One moment of chance can shatter despair—or expose who we truly are when no one is watching.
Writing Prompt
Joel Petri slept wherever the night allowed him to survive. Sometimes it was under bridges, sometimes in cardboard-lined alleyways, sometimes stretched stiffly across park benches. Where he slept depended on the weather—and how hungry he was.
Two years earlier, his wife had left him for a man she’d been seeing in secret. Joel never recovered. The betrayal drained his will to work, to plan, to care. He lost his job. The bank closed his loan. The repo truck hauled away his car. Eventually, Joel drifted onto the streets with a shopping cart full of things that once mattered.
This night was warm. Joel sat half-awake on a park bench, eyes locked on a trash can about thirty meters away. Hunger sharpened his focus. He hoped—prayed—that someone might toss a half-eaten hamburger into it.
Luck came wearing a different disguise.
A man walked by carrying a paper sack and dropped it into the trash can. Joel waited until the man disappeared into the darkness, then hurried forward before one of the others noticed. His heart pounded as he lifted the bag.
Too heavy.
Joel peeked inside.
Money.
Fives. Tens. Twenties. Hundreds. A thick, impossible stack.

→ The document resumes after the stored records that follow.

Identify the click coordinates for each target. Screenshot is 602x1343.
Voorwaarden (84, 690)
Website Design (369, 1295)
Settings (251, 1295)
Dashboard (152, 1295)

He looked around. No one. He shoved the bag under his shirt, hustled to his cart, and pushed it away fast, pulse racing louder than his thoughts.
For the first time in two years, Joel imagined a future. A room with a door that locked. Clean clothes. A hot meal eaten slowly.
Then came the fear.
Someone would be looking for this money. Someone desperate. Someone dangerous. The thought crawled up his spine and froze him.
Joel stopped walking.
The bag felt heavier now—not with cash, but with consequence.
That’s where your story begins.
Writer’s Question
What choice does Joel make—and what does that choice cost him in the end?